Tim terpadu terdiri dari KLHK, Badan Penegakkan Hukum Maluku dan Papua, DLH Maluku serta DLH dan Persampahan Kota Ambon.

Verifikasi lapangan dilakukan pada 14 - 17 Januari 2019, sedangkan sampel diambil 24 Januari 2019.

"Kami menindaklanjuti keluhan masyarakat Desa Laha terhadap CV. Batu Prima yang awal operasinya mendapatkan izin dari Pemkot Ambon sejak 2012, selanjutnya Pemprov Maluku pada 2016 karena perubahan kewenangan," kata Roy. Dia mengemukakan, bila hasil pengujian sampel di laboratorium telah diterbitkan, maka DLH Maluku berkewajiban meneruskannya ke KLHK.

"KLHK yang berkewenangan memutuskan terjadi pencemaran lingkungan ataukah tidak, termasuk sanksi apa dikenakan kepada CV. Batu Prima," tandas Roy.

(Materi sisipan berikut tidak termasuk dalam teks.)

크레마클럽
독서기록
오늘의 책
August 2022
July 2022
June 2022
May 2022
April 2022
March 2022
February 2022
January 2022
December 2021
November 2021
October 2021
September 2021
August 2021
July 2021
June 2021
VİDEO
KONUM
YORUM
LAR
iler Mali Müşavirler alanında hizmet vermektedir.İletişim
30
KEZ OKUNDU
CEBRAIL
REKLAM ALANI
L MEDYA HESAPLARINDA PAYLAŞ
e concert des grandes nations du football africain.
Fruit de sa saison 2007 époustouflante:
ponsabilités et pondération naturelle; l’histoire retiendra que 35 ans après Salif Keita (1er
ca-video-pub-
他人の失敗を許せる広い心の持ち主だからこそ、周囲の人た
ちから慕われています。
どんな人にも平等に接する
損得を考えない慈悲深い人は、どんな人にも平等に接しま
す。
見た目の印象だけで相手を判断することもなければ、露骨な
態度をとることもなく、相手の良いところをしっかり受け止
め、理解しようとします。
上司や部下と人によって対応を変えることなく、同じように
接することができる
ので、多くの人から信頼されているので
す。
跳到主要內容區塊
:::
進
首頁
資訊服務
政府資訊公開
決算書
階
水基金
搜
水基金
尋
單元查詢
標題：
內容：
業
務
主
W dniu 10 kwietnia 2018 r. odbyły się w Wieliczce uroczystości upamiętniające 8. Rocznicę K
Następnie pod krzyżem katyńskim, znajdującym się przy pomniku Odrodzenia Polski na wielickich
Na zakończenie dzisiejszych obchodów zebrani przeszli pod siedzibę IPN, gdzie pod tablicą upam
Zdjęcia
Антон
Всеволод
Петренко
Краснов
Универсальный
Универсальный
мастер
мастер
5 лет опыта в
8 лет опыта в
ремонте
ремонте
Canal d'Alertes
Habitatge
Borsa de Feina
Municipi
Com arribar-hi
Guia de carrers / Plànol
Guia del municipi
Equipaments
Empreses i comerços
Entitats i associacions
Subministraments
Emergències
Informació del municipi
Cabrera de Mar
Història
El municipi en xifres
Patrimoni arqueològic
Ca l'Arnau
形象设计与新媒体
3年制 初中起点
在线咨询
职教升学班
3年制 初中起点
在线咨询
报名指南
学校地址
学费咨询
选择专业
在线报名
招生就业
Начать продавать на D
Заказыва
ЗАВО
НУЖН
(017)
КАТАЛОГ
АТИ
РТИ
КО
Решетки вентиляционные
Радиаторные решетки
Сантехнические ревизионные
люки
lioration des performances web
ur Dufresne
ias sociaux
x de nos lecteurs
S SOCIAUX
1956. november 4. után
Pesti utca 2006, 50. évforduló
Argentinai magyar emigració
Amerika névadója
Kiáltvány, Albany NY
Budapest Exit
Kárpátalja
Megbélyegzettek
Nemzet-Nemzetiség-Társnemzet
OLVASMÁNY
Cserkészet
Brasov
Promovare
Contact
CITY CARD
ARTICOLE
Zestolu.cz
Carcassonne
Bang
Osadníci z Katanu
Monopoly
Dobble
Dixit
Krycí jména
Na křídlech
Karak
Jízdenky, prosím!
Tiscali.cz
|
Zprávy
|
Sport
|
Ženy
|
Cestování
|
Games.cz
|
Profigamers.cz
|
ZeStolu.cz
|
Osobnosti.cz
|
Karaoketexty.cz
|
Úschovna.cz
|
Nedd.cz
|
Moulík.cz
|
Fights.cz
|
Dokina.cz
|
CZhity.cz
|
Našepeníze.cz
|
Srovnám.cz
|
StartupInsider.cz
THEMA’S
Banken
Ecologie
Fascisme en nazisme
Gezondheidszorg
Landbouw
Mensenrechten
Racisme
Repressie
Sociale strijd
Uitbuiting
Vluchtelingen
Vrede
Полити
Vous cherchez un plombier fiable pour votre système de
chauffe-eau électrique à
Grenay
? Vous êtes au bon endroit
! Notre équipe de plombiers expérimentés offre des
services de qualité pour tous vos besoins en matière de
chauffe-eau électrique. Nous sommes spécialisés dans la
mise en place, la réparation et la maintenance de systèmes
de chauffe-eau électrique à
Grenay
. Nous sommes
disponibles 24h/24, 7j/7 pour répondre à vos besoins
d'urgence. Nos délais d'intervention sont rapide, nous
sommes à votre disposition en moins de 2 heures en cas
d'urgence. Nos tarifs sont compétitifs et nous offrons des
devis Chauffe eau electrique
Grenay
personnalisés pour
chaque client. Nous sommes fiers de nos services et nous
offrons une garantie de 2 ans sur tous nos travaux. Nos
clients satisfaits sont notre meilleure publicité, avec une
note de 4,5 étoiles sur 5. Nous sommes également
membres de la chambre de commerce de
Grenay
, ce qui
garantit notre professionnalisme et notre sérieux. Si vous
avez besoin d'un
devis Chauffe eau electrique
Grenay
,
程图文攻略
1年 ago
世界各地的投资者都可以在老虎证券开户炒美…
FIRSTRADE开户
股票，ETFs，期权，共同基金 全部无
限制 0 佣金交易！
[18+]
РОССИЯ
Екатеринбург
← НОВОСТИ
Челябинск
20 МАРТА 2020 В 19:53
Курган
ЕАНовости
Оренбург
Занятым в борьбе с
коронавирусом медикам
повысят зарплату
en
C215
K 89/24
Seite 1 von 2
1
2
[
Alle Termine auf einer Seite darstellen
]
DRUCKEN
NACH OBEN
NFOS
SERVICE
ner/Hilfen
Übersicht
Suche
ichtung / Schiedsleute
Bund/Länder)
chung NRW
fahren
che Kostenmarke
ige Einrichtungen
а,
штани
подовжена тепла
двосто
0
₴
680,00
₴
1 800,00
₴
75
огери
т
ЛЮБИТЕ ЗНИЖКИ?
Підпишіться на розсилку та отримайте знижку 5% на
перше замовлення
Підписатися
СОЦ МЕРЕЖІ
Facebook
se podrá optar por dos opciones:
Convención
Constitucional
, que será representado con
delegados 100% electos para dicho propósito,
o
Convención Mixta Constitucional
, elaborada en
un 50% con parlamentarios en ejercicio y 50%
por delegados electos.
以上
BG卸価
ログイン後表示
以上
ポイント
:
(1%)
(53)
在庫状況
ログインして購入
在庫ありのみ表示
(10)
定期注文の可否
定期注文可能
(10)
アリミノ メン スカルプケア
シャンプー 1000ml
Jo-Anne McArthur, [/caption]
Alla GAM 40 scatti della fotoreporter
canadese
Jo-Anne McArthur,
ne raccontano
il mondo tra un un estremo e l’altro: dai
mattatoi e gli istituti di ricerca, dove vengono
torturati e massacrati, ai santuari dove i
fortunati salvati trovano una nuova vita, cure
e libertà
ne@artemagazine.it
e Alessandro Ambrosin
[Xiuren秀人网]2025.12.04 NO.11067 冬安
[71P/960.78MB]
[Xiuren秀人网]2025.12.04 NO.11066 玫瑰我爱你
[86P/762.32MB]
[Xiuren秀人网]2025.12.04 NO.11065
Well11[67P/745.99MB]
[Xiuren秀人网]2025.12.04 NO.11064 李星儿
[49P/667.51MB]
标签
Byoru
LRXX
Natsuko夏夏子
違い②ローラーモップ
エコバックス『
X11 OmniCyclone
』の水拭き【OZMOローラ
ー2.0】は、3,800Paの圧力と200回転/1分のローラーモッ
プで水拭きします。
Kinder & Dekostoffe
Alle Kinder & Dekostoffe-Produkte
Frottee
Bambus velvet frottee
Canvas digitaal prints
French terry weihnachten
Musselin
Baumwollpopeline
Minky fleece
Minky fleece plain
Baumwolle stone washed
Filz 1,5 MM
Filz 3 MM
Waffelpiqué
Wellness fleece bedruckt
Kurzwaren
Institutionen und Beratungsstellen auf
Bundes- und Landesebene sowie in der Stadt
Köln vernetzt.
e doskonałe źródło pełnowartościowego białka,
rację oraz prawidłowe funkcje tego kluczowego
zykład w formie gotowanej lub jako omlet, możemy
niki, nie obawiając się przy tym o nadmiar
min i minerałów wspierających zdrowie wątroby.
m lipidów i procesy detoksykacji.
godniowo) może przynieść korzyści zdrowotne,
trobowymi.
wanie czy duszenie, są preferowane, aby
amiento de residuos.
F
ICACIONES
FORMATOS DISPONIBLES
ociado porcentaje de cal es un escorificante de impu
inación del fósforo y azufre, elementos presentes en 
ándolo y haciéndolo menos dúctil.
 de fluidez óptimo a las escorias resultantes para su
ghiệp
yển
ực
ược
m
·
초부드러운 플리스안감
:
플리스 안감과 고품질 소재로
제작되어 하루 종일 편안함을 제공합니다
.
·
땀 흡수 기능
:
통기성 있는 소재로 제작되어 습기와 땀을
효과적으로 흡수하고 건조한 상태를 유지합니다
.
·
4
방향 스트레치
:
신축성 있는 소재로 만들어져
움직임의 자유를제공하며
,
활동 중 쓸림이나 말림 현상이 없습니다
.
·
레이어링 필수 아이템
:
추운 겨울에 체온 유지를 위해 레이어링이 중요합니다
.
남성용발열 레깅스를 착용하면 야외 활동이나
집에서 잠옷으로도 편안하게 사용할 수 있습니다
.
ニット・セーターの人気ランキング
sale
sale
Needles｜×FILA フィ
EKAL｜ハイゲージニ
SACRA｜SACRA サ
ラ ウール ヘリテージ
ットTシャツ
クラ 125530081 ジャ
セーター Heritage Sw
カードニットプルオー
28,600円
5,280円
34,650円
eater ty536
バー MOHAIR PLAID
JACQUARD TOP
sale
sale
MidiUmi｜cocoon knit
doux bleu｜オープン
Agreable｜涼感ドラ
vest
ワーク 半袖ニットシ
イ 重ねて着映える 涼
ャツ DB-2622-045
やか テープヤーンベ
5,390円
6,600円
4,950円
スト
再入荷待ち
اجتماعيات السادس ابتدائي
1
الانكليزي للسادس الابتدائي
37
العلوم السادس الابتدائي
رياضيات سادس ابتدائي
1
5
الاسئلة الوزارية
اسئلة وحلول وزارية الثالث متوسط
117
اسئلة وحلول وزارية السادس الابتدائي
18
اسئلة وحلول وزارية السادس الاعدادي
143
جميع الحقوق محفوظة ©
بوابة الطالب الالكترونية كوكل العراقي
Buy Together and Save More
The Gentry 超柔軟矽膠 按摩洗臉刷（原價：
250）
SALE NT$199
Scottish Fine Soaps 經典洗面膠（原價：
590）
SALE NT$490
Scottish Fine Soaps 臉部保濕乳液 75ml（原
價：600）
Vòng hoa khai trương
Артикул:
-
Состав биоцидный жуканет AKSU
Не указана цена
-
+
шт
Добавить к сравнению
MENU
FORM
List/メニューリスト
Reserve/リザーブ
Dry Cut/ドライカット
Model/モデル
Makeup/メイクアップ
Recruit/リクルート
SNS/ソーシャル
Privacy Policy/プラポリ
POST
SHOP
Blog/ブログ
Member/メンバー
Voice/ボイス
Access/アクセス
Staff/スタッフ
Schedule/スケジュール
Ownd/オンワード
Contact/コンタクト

Sebelumnya, Aliansi Mahasiswa Pemerhati Lingkungan mengelar aksi demonstrasi di kantor Gubernur Maluku pada 31 Januari 2019, menuntut penutupan aktivitas tambang batu kali yang dilakukan CV. Batu PRIMA di sungai Way Sikula, Desa Laha, Kecamatan Teluk Ambon.

"Kami mendesak pencabutan SK Gubernur Maluku No.74 tahun 2016 yang merupakan izin operasi kepada CV. Batu Prima melakukan tambang batu kali di sungai way Sikula," kata koordinator lapangan Aliansi mahasiswa pemerhati lingkungan, Fahmi Mewar.

Pemprov Maluku juga diminta segera mencabut ijin Upaya Pengelolaan Lingkungan Hidup dan Upaya Pemantauan Lingkungan Hidup (UKL-UPL) yang diberikan kepada perusahaan tersebut, karena aktivitas tambang batu yang dilakukan berdampak merusak daerah aliran sungai (DAS) way Sikula.

"Hasil pemeriksaan sampel air way Sikula di laboratorium menunjukkan kualitas airnya telah tercemar logam berat. Ini karena perusahaan tidak melaksanakan tanggungjawabnya memelihara dan menjaga kualitas lingkungan," ujarnya.

Mereka juga meminta aparat Kejaksaan Tinggi Maluku dan Polda Maluku segera mengambil langkah tegas untuk menyelidiki dugaan indikasi kerusakan lingkungan, dan mengusut penggunaan dana retribusi negeri yang diberikan perusahaan CV. Batu Prima sebagai kompensasi atas aktivitas tambang batu kali yang dilakukan sejak tahun 2012 hinga 2018.

Menurut Fahmi, alasan penutupan tambang tersebut karena warga Dusun Air Sikula saat ini sudah tidak bisa memanfaatkan keberadaan sungai tersebut untuk kebutuhan sehari-hari karena kondisinya sudah tercemar akibat pertambangan.

"Warga dusun terpaksa harus berjalan kaki 5 hingga 6 KM menuju hulu sungai untuk mendapatkan air bersih guna memenuhi kebutuhan minum, masak, mandi, dan cuci," katanya.